General characteristics of chordates.

More than 40 thousand modern animal species are classified as chordates. These animals are very diverse in external structure, lifestyle and living conditions.

General structural features of chordates:
* the presence of an internal axial skeleton, the basis of which is a dense, elastic and elastic dorsal cord – the chord. It is formed in all chordates at the early stages of the development of their embryos (in the lower chordates it persists throughout their life, in the higher ones it is present only in the embryos, in adults it is replaced by the spine).
* The nervous system looks like a tube located on the dorsal side – above the notochord (formed from the ectoderm layer).
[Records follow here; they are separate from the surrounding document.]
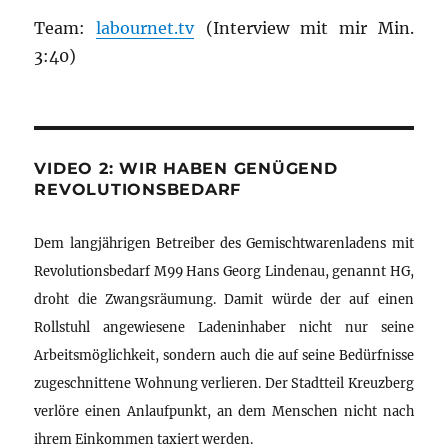
Team:
labournet.tv
(Interview mit mir Min.
3:40)
VIDEO 2: WIR HABEN GENÜGEND
REVOLUTIONSBEDARF
Dem langjährigen Betreiber des Gemischtwarenladens mit
Revolutionsbedarf M99 Hans Georg Lindenau, genannt HG,
droht die Zwangsräumung. Damit würde der auf einen
Rollstuhl angewiesene Ladeninhaber nicht nur seine
Arbeitsmöglichkeit, sondern auch die auf seine Bedürfnisse
zugeschnittene Wohnung verlieren. Der Stadtteil Kreuzberg
verlöre einen Anlaufpunkt, an dem Menschen nicht nach
ihrem Einkommen taxiert werden.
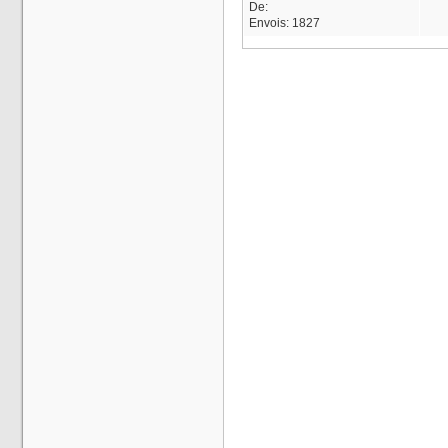
De:
Envois:
1827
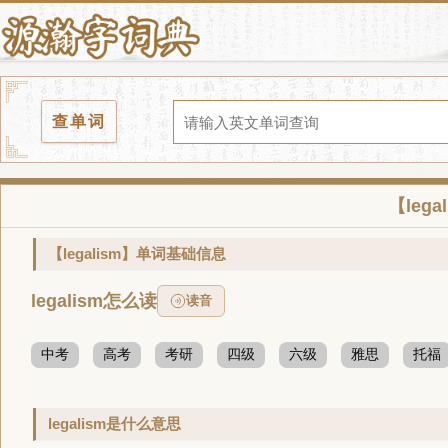
查单词
【leg
【legalism】单词基础信息
legalism怎么读
读音
中考
高考
考研
四级
六级
雅思
托福
legalism是什么意思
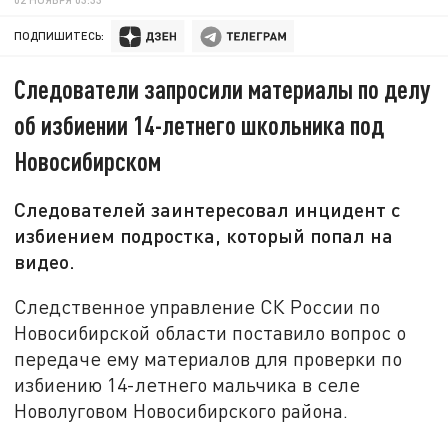
ПОДПИШИТЕСЬ:
Следователи запросили материалы по делу
об избиении 14-летнего школьника под
Новосибирском
Следователей заинтересовал инцидент с
избиением подростка, который попал на
видео.
Следственное управление СК России по
Новосибирской области поставило вопрос о
передаче ему материалов для проверки по
избиению 14-летнего мальчика в селе
Новолуговом Новосибирского района.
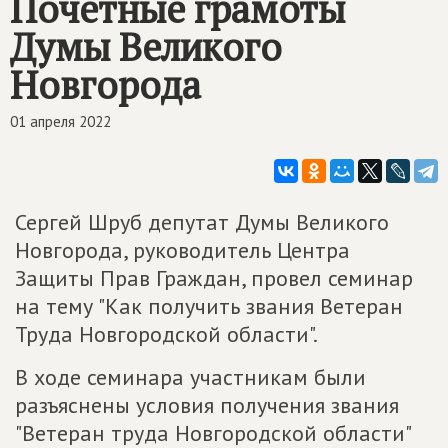
Почетные грамоты
Думы Великого
Новгорода
01 апреля 2022
Сергей Шруб депутат Думы Великого
Новгорода, руководитель Центра
Защиты Прав Граждан, провел семинар
на тему "Как получить звания Ветеран
Труда Новгородской области".
В ходе семинара участникам были
разъяснены условия получения звания
"Ветеран труда Новгородской области"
In the higher chordates, the anterior neural tube grows and forms the brain.
* All chordates are bilaterally symmetrical animals. Along their body runs a digestive tube – the intestine, which begins with the mouth and ends with the anus.
* All chordates in embryonic development have gill slits – paired transverse openings that penetrate the anterior section of the digestive tube.
* The circulatory system of chordates is closed. The heart is located on the abdominal side of the body under the alimentary canal.
* The Chordate type includes three subtypes: Cranials, Membranes, and Vertebrates (Cranials).

The subtype Cranials is represented by a small group of marine chordates and includes one class – Lancelet, which includes about 30 species of small animals. The name “skullless” means that representatives of this subtype do not have a skull and brain. The structure of the skullless is rather primitive:
* the chord serves them as an internal skeleton throughout their life.
* The functions of the central nervous system are performed by the neural tube.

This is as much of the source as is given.